EXERCISE: What is needed is an exact reproduction of the lines in the records below, starting at the line with "2266 801 05 10" and ending at the line with "как и какие можно скачать", both included, and nothing else; pictures stay out.

DATA SHOWN:
>>>

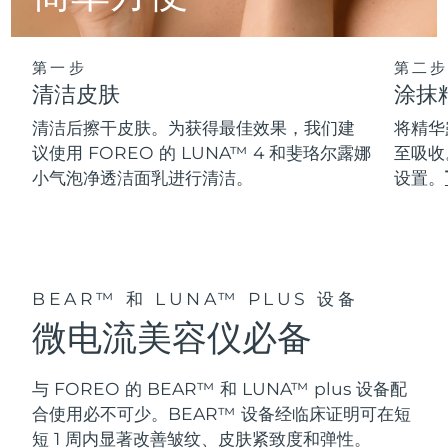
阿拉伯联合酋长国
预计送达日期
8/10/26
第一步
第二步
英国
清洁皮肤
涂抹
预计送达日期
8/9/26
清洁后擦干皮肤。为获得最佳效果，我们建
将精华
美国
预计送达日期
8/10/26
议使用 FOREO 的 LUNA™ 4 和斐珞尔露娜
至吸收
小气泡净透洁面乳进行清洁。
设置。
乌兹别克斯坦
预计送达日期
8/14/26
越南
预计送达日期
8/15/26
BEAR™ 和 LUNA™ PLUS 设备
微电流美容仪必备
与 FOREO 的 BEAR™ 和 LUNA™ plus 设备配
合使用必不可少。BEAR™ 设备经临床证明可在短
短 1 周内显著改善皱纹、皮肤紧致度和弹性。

<<<
>>>

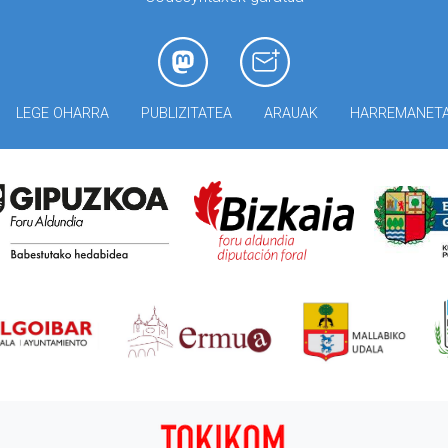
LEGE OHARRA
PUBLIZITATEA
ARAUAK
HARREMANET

<<<
>>>

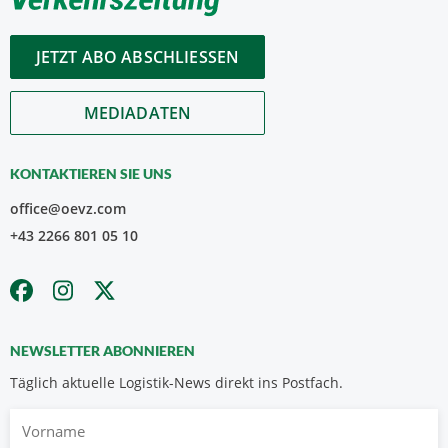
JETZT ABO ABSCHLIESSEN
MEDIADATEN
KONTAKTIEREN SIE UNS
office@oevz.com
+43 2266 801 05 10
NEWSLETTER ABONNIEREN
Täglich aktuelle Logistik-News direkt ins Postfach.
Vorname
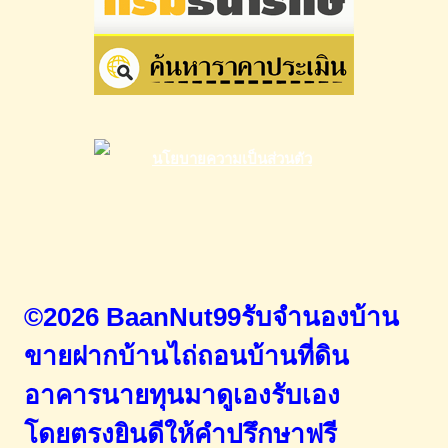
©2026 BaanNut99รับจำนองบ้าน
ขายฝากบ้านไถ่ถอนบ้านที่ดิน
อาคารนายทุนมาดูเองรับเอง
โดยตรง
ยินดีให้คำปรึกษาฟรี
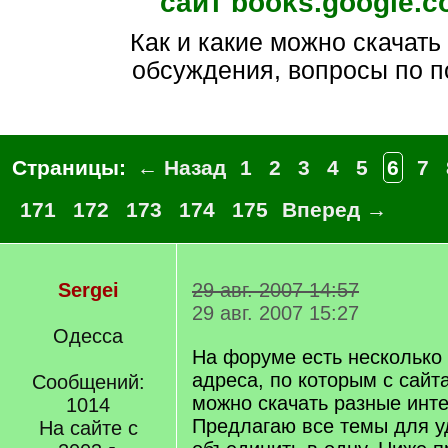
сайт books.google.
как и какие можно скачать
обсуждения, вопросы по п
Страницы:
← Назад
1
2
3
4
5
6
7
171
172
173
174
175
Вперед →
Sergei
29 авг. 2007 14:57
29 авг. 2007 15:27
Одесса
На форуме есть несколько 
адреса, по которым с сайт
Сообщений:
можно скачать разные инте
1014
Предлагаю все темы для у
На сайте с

<<<

ANSWER BOX:
+43 2266 801 05 10
NEWSLETTER ABONNIEREN
Täglich aktuelle Logistik-News direkt ins Postfach.
Vorname
©2026 BaanNut99รับจำนองบ้าน
ขายฝากบ้านไถ่ถอนบ้านที่ดิน
อาคารนายทุนมาดูเองรับเอง
โดยตรง
ยินดีให้คำปรึกษาฟรี
сайт books.google.
как и какие можно скачать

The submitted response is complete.